Provider fatigue has complicated regulatory efforts even as a few private leaders take a more active role in finding the business case for data standards and health information exchange. With budgets stretched thin and tempers flaring as organizations begin to align around favored strategies, how do vendors think the Office of the National Coordinator can maintain its leadership role while encouraging the industry to cooperate with its competitors?
The vendor community is currently shrinking as providers coalesce around fewer tried-and-true products, explains Micky Tripathi, CEO of the Massachusetts eHealth Collaborative and Chair of the eHI Interoperability Workgroup, and that consolidation is the catalyst for healthcare data interoperability efforts to really take off. The chain reaction has already begun, he says, as vendors drop their reliance on proprietary data standards and exhibit more of a willingness to come together after enduring years of frustrated vitriol from providers who find EHRs to be overly cumbersome and problematic.
“Despite what a lot of people in the industry and in Congress and at the ONC are saying, which is that healthcare data interoperability is a failure that needs to be fixed, I think we’re actually in a really good place,” Tripathi said. “I say that because the industry is finally beginning to mature. It’s taken a long time, but healthcare is getting to a point where real things start to happen, because we’re developing real demand for interoperability.”

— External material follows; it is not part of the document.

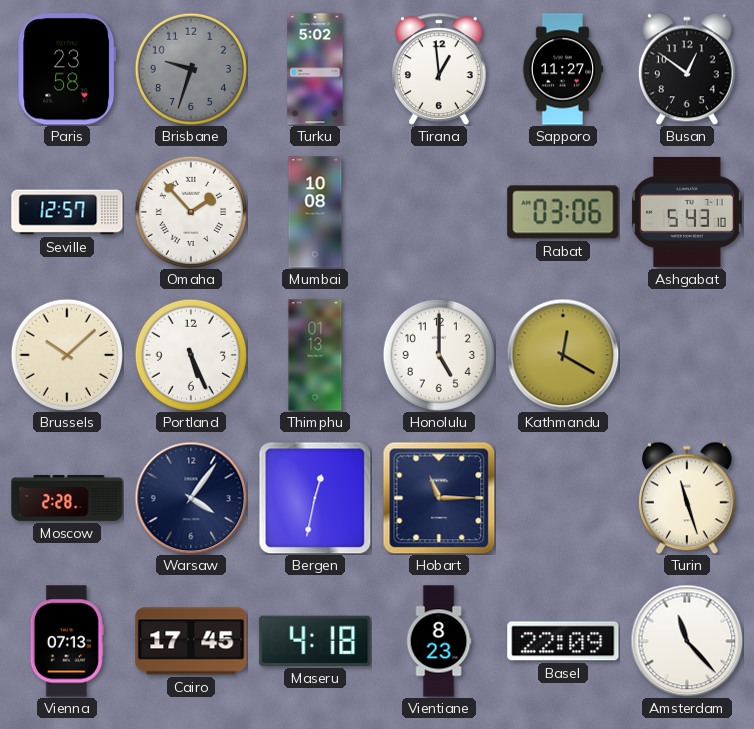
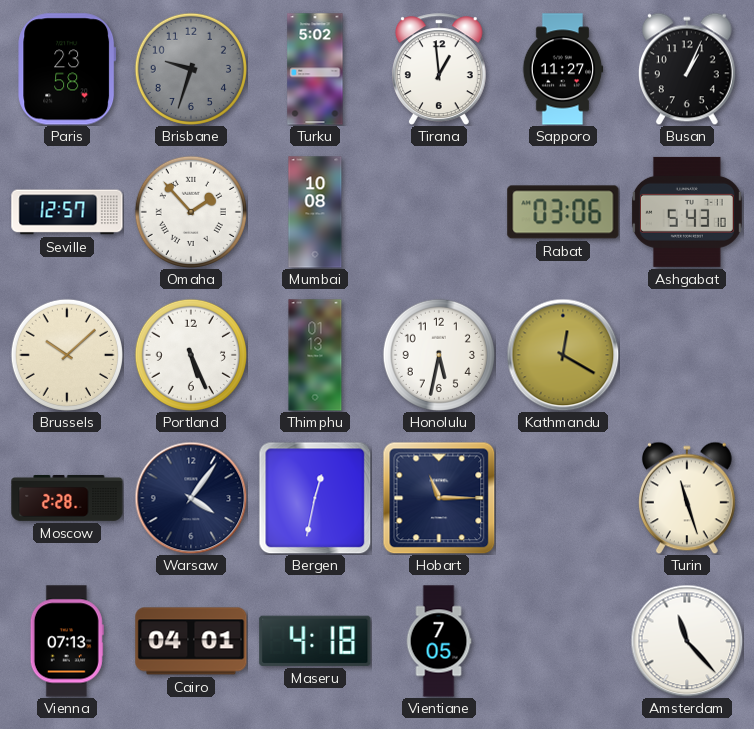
Busan: 12:51 -> 1:04
Honolulu: 5:00 -> 5:32
Cairo: 17:45 -> 04:01
Vientiane: 8:23 -> 7:05
Basel: 22:09 -> none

But as anyone reflecting on their teenage years knows all too well, maturity doesn’t come evenly or as quickly as could be hoped. Healthcare data interoperability is almost always touted as a good thing in theory, but it can be expensive and time consuming to install or update new software, build new connections, and learn new workflows – and not everyone shares Tripathi’s rosy view of the current data sharing landscape. Before interoperability can truly take flight, vendors have a bigger problem to tackle: plenty of healthcare providers just don’t like their EHRs.
“The demand for data standards is coming mostly from the regulatory side and from private industry,” says Brett Jakovac, Senior Vice President and Managing Director of Government Healthcare Solutions at Xerox. “I think the providers feel it, don’t get me wrong. But I haven’t seen them advocating for interoperability as much as some other people. The vendors push it heavily; the regulatory agencies obviously see the benefit of it.”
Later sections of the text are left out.